04/17/2013 03:25 pm ET Updated Jun 17, 2013

Help People Follow the Doctor's Orders: Insurers Must Expand Coverage of Prevention


Most of us only go to the doctor a few times a year -- and in between that, we are left alone to figure out how to best follow our doctor's advice in our daily lives. If you have pre-diabetes, most days you're left to manage that condition and try to prevent it from developing into full-blown diabetes in a world that's stacked against you, where nutritious foods cost more and are less available, and it is hard to find time and convenient, safe places to fit physical activity into your day.

Traditionally, private and public insurers have focused on covering care after we've already sick or hurt. But the research shows that increasing preventive "well care" and providing the support to help make healthier choices easier in our daily lives gives us a chance to follow doctor's orders and actually improves health. And, this approach translates into less need to return to the doctor and should bring down health care costs.

For too long, our system has been set up to focus on "sick care," instead of helping us all stay healthier in the first place. This needs to change and, thankfully, it has begun to.

A portion of the Affordable Care Act (ACA) actually calls for attention to prevention, requiring increased coverage of "well care" and prevention at the doctor's office and providing new opportunities for insurers to expand coverage for proven community-based programs.

In fact, the ACA requires private and self-insurers to cover, in new plans, the most health- and cost-effective, strategic prevention screenings, counseling services and immunizations with no co-payments -- as well as annual well visits under Medicare and provides incentives for state Medicaid programs to cover more preventive services. This will save lives and money: according to Health Affairs, a greater use of 20 proven clinical preventive services would save more than two million lives annually and could result in savings of $3.7 billion annually.

Now, we need to make sure that Americans know about and are taking advantage of these benefits because they are currently underused. Close to half of the U.S. population does not access the commonly recommended clinical preventive services. In addition, all insurers, including every Medicaid program, should expand coverage to include these services.

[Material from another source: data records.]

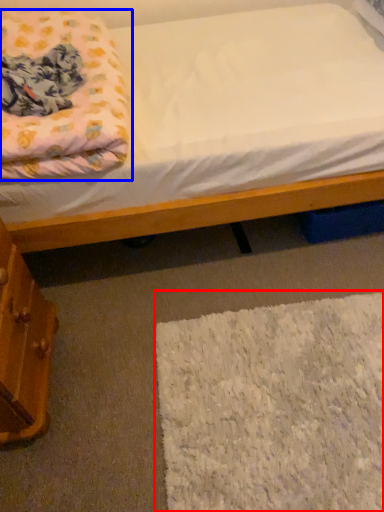 Question: Which of the following is the closest to the observer, mat (highlighted by a red box) or blanket (highlighted by a blue box)?

Choices:
 (A) mat
 (B) blanket

Answer: (B) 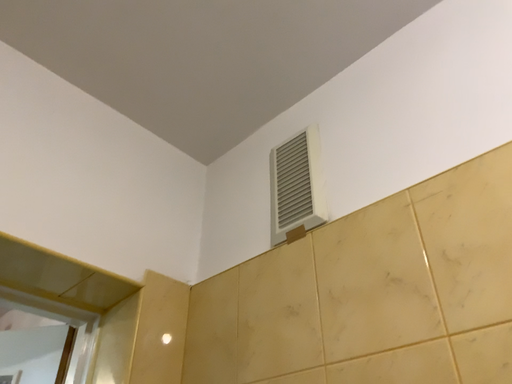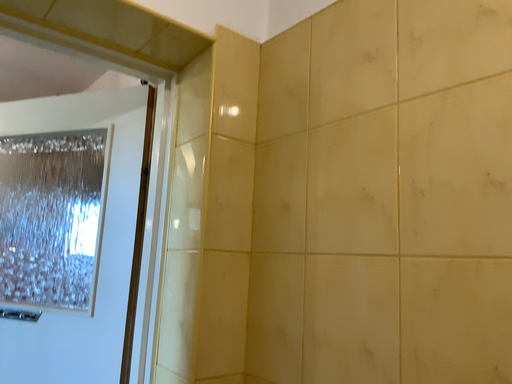 Question: Which way did the camera rotate in the video?

Choices:
 (A) rotated right
 (B) rotated left

Answer: (B) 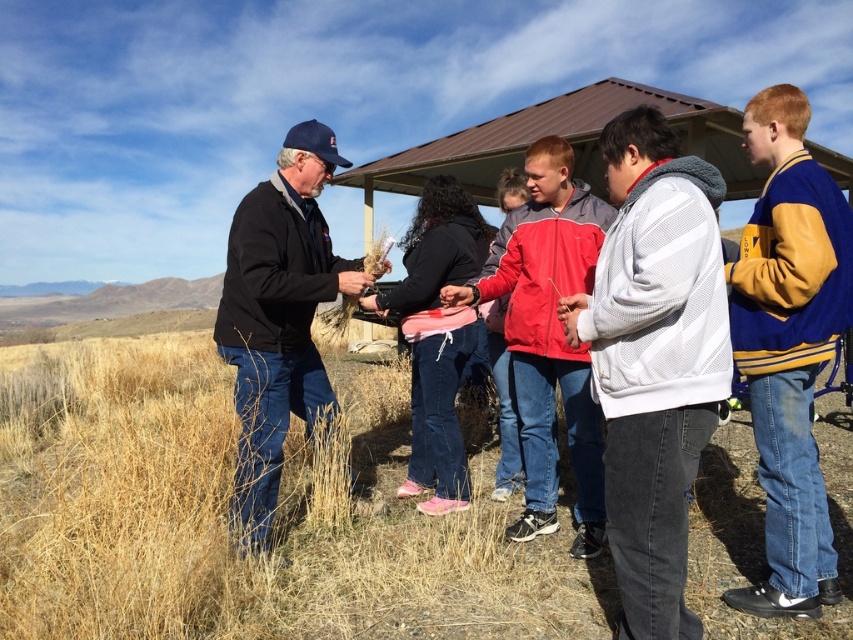 Question: Does black jacket at center have a greater width compared to red jacket at center?

Choices:
 (A) yes
 (B) no

Answer: (B)

Question: Which of these objects is positioned closest to the black jacket at center?

Choices:
 (A) red jacket at center
 (B) dry grass at center
 (C) blue and yellow varsity jacket at right
 (D) white mesh jacket at center

Answer: (A)

Question: Which object appears closest to the camera in this image?

Choices:
 (A) blue and yellow varsity jacket at right
 (B) black jacket at center

Answer: (A)

Question: Does blue and yellow varsity jacket at right come behind black jacket at center?

Choices:
 (A) yes
 (B) no

Answer: (B)

Question: Which point appears closest to the camera in this image?

Choices:
 (A) (625, 545)
 (B) (259, 621)
 (C) (318, 376)
 (D) (486, 275)

Answer: (A)

Question: Can you confirm if white mesh jacket at center is positioned to the left of black jacket at center?

Choices:
 (A) yes
 (B) no

Answer: (B)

To go along with this increased preventive care, we now also need to expand coverage of proven, community-based programs that make it easier for Americans to make healthier choices in their daily lives.

Unfortunately, many efforts to cover these programs have been constrained by the outdated and faulty "sick care" model that focuses on individual beneficiaries and fee-for-services. However, we're at a turning point -- the ACA is beginning to open up a new world, with increased attention and incentives for improving health and controlling costs paired with greater understanding that achieving these goals means providing support to Americans outside the clinical setting in neighborhoods, schools and workplaces.

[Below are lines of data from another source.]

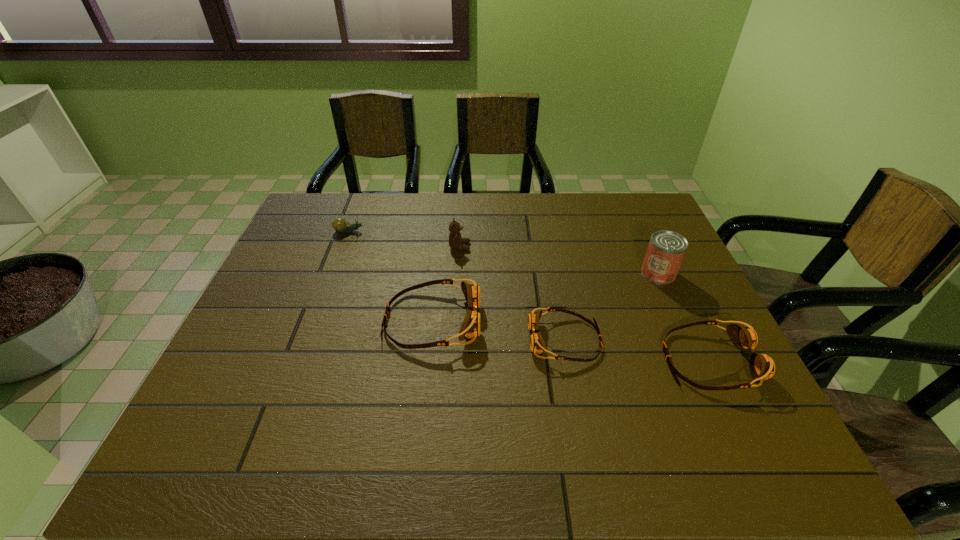 Where is `the tallest object`? The height and width of the screenshot is (540, 960). the tallest object is located at coordinates (666, 250).

The width and height of the screenshot is (960, 540). I want to click on vacant space positioned with the lenses facing forward on the leftmost goggles, so coord(563,320).

Locate an element on the screen. vacant area located with the lenses facing forward on the fourth object from left to right is located at coordinates (492, 340).

At what (x,y) coordinates should I click in order to perform the action: click on free space located 0.170m with the lenses facing forward on the fourth object from left to right. Please return your answer as a coordinate pair (x, y). The height and width of the screenshot is (540, 960). Looking at the image, I should click on (459, 340).

You are a GUI agent. You are given a task and a screenshot of the screen. Output one action in this format:
    pyautogui.click(x=<x>, y=<y>)
    Task: Click on the vacant position located with the lenses facing forward on the fourth object from left to right
    
    Given the screenshot: What is the action you would take?
    pyautogui.click(x=414, y=340)

At what (x,y) coordinates should I click in order to perform the action: click on vacant space located 0.110m on the front-facing side of the farthest object. Please return your answer as a coordinate pair (x, y). The width and height of the screenshot is (960, 540). Looking at the image, I should click on (399, 231).

Locate an element on the screen. The width and height of the screenshot is (960, 540). free space located at the face of the fifth shortest object is located at coordinates (598, 247).

The height and width of the screenshot is (540, 960). In order to click on blank space located 0.090m on the left of the tallest object in this screenshot , I will do `click(610, 274)`.

Image resolution: width=960 pixels, height=540 pixels. Find the location of `object that is at the far edge`. object that is at the far edge is located at coordinates (340, 225).

The width and height of the screenshot is (960, 540). I want to click on object that is at the near edge, so click(762, 367).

For instance, the National Diabetes Prevention Program (DPP) is showing big payoffs for improving health and bringing down costs. The DPP is a 16-week lifestyle improvement program for individuals at high-risk for diabetes. This program engages individuals in group education with a trained lifestyle coach, focusing on improved eating habits, increased physical activity and other behavior modifications. UnitedHealth Group began partnering with the YMCA in 2010 to replicate this program, working with pharmacist-led education and behavioral intervention initiatives within the pharmacy setting at Walgreens. Some states help support DPP via public-private partnerships with Medicaid. Participants in the Y's program lost an average of 4.8 percent of their body weight, while hundreds of individuals lost an average of 7 percent of body weight. Now, thanks to new funding from the Prevention and Public Health Fund, the Centers for Disease Control and Prevention (CDC) is helping to bring this program to an even larger scale.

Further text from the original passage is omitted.